The problem was his swollen lip. He also had grazes on his back and hands, and bruises on his leg, but those he could hide.
Another problem, which wasn’t so much a problem as a disaster, was the thousand euros. Well, he would have to think about that later, think long and hard, because he didn’t have the faintest idea how he was going to solve it.
Now he could only hope his father was asleep or already dead drunk, so that he could enter the house, slip past him as silently as a panther and steal upstairs into his bedroom.
He took a good, deep breath. He had another quick look at his clothes, then opened the front door and closed it behind him, trying not to make any noise.
In the living room only the lamp beside the television was on. The rest of the room was in semi-darkness.
His father was in his usual place, on the lounger; Cristiano could see his shaven head. Quattro Formaggi was with him, sitting on the sofa with his back to the door. Were they asleep? He waited for a while to hear if they were talking. He couldn’t hear anything.
So far so good.
He tiptoed towards the stairs.

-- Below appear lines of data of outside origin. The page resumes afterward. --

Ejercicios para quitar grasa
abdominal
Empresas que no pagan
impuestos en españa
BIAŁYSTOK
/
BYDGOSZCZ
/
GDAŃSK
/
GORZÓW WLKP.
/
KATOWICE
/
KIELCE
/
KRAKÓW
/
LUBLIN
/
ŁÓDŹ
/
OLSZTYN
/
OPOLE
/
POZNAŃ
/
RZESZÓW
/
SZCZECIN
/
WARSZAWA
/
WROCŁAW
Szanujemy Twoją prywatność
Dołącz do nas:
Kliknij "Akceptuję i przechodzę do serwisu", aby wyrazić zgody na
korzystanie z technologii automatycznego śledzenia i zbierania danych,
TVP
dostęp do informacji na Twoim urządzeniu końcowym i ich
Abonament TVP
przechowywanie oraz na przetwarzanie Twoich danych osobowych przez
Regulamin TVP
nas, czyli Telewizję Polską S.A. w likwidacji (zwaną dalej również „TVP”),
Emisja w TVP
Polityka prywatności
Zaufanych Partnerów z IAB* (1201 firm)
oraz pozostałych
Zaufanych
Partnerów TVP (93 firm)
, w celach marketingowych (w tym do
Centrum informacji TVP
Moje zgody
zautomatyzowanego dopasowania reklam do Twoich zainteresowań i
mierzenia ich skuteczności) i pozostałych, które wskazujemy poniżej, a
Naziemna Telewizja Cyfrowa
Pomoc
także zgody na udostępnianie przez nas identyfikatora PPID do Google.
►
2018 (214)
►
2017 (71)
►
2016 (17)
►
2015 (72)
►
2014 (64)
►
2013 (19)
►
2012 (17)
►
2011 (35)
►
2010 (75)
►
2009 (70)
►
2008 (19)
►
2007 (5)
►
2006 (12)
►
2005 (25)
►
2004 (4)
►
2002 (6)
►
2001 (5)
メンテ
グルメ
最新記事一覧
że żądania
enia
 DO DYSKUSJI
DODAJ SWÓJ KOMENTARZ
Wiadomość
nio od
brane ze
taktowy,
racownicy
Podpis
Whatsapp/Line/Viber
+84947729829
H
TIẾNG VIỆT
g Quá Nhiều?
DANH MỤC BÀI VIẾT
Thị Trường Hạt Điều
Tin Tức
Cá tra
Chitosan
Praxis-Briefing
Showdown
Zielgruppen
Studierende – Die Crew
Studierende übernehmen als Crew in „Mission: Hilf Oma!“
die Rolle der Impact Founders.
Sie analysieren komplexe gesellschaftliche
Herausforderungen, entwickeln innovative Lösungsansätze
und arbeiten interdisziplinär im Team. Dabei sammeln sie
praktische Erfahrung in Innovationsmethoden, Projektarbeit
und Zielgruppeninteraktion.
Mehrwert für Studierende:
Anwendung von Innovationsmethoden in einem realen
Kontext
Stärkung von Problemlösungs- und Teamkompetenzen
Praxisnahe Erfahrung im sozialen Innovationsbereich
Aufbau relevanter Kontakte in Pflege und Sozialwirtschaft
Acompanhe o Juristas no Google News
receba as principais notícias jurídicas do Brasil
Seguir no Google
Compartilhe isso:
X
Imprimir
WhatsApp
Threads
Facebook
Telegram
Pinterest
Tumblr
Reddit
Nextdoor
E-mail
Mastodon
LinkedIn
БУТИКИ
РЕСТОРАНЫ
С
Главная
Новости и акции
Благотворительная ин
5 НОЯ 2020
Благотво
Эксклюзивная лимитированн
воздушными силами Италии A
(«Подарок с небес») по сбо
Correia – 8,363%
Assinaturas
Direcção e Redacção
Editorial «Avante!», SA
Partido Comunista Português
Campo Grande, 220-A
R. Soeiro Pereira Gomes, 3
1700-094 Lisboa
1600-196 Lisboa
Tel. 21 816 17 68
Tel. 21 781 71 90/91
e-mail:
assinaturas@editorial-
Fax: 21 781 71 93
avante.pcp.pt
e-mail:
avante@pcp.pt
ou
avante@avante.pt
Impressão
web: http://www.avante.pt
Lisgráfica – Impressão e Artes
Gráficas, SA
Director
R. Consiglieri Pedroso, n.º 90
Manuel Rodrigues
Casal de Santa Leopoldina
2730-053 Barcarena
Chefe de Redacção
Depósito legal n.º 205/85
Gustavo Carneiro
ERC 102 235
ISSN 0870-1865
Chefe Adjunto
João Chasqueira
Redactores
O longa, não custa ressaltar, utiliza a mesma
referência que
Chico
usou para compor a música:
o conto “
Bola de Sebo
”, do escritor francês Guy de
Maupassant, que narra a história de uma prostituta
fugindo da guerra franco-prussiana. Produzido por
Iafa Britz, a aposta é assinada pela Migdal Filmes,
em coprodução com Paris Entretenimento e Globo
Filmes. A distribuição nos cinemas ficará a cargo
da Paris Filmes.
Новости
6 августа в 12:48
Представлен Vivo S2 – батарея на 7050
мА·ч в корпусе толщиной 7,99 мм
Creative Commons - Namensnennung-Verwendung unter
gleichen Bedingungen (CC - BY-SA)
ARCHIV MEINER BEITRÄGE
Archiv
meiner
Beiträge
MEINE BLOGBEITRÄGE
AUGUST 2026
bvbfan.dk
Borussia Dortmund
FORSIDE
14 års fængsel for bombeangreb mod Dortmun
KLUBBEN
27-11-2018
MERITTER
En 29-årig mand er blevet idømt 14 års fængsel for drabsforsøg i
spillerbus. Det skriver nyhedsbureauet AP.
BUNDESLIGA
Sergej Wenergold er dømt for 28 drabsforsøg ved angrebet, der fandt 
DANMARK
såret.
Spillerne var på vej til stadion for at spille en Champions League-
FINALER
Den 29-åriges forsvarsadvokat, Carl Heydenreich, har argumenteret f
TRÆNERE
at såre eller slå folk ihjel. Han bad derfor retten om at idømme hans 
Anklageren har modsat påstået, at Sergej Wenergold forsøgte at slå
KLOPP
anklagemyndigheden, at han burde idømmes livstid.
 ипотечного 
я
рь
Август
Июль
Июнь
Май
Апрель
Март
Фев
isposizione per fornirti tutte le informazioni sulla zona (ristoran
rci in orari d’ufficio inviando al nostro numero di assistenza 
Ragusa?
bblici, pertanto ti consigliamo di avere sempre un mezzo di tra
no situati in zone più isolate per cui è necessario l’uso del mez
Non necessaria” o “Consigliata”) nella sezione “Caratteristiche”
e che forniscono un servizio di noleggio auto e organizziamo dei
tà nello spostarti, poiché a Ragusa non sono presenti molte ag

Hardly daring to breathe, he put one foot on the first step and the other on the second, but he failed to notice a hammer and some pliers, which fell down with a clatter.
Cristiano gritted his teeth and looked up, and at the same moment he heard his father’s hoarse voice: ‘Who’s there? Cristiano, is that you?’
He suppressed an oath and replied, trying to sound casual: ‘Yes, it’s me.’
‘Hi!’ Quattro Formaggi raised an arm.